Utilizing advanced imaging technology, the researchers were able to show that female patients with irritable bowel (about 15% of the population) have structural changes in key areas of their brain.  One of the areas that processes pain indicates more sensitivity to digestive pain.  The other area involved with cognition and evaluation, links poor digestive health directly to cognitive decline or reduced human potential.

The researchers could not determine from their work which came first, the digestive problems or the brain alterations.  However, I would hypothesize that the gut changes came first.  Several mechanisms are likely.
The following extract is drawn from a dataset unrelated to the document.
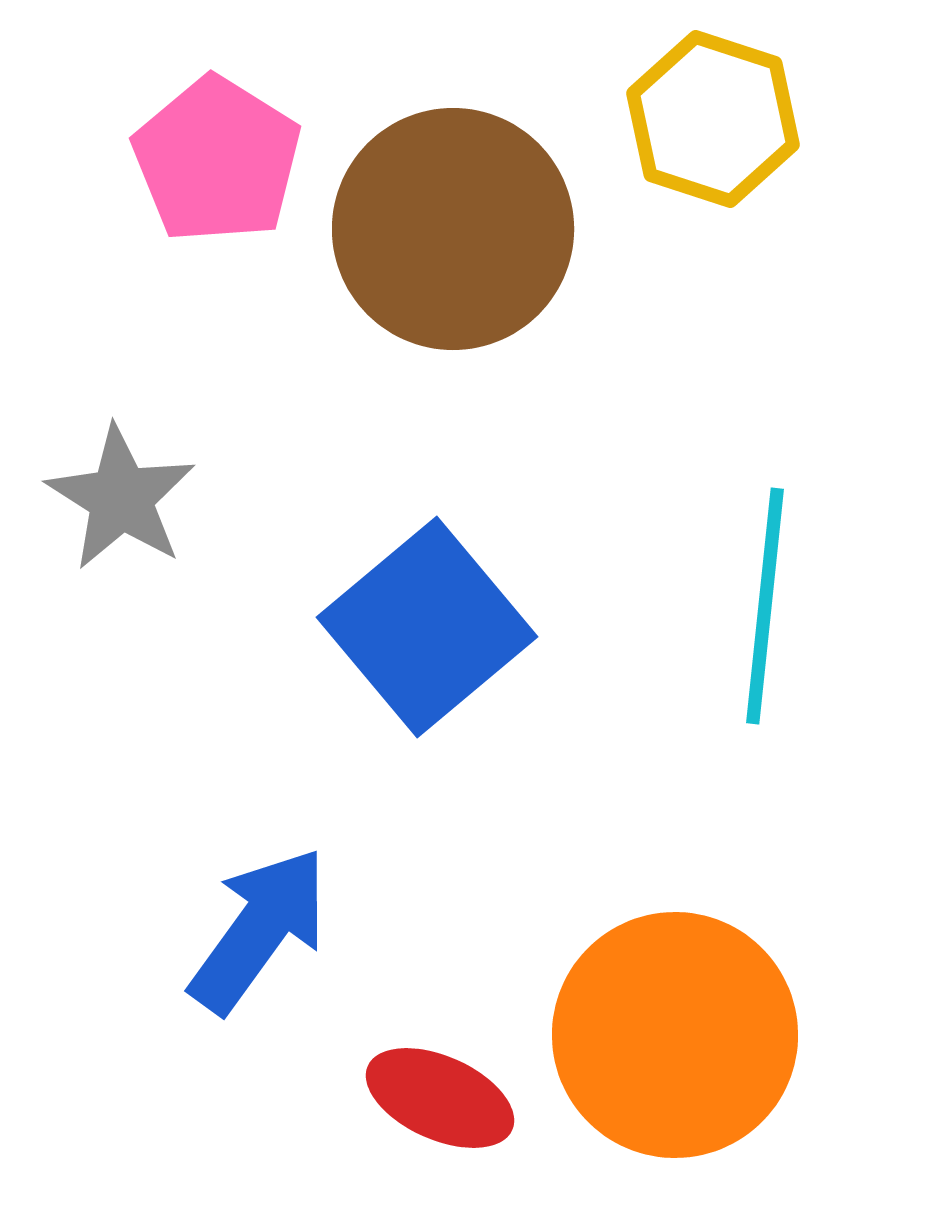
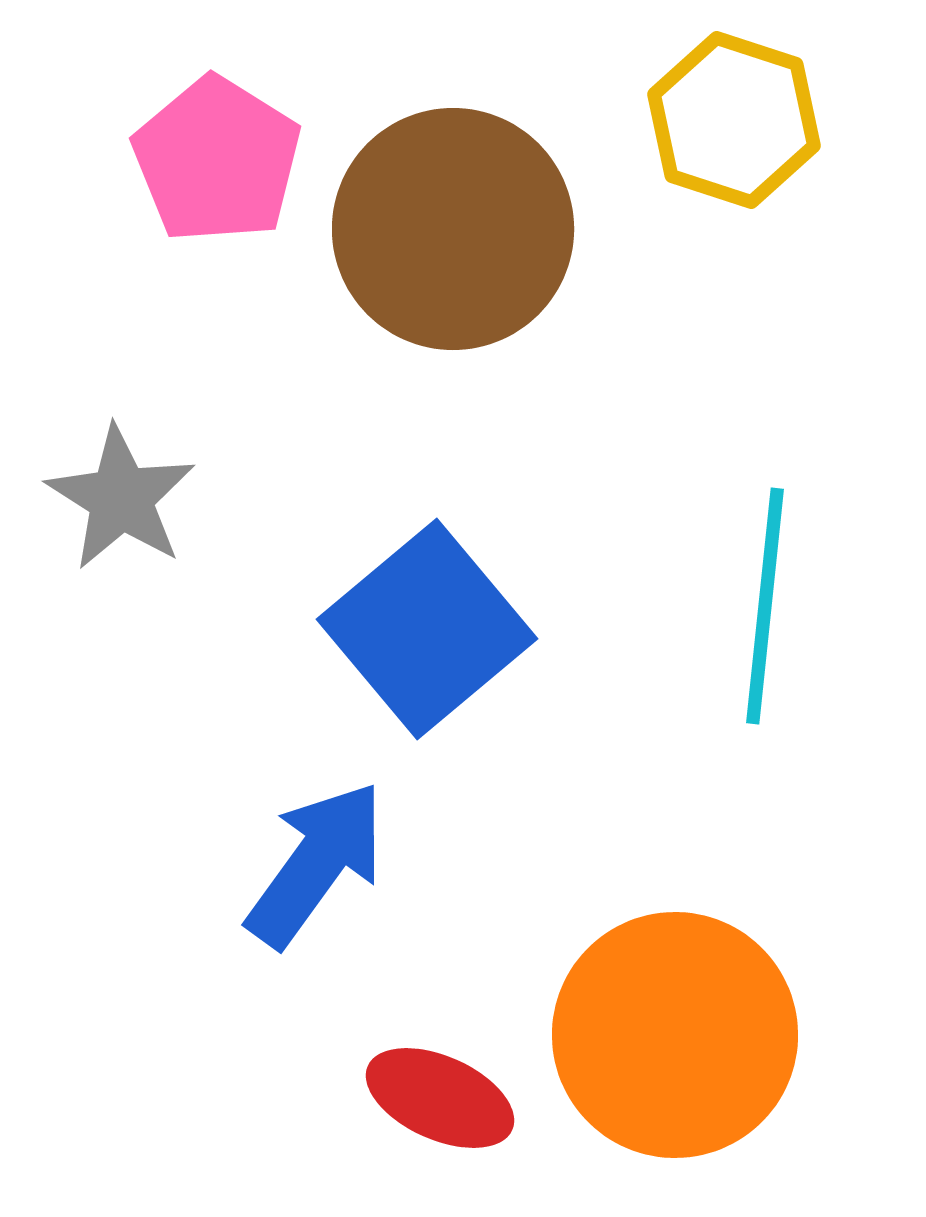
yellow hexagon: moved 21 px right, 1 px down
blue square: moved 2 px down
blue arrow: moved 57 px right, 66 px up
Digestive tract inflammation will send inflammatory nerve signals up the vagus nerve, into the brain stem, and then rile up the glial cells in the brain.  The increased inflammation of these glial cells then induces inflammatory/free radical brain injury.  Another aspect is that the digestive inflammation induces a “leaky gut” and toxic waste products from the gut which enters the general circulation and crosses the blood brain barrier, once again inflaming glial cells to induce brain injury.

Regardless of the exact mechanism, this new study paints a sobering picture of the consequences of ongoing digestive inflammation.  Working hard to fix this health issue is a top priority for maintaining your health, including your cognitive health.


Referenced Studies:
  1. ^ Gut Inflammation Changes Brain Structure  Gastroenterology  David A. Seminowicz, et al.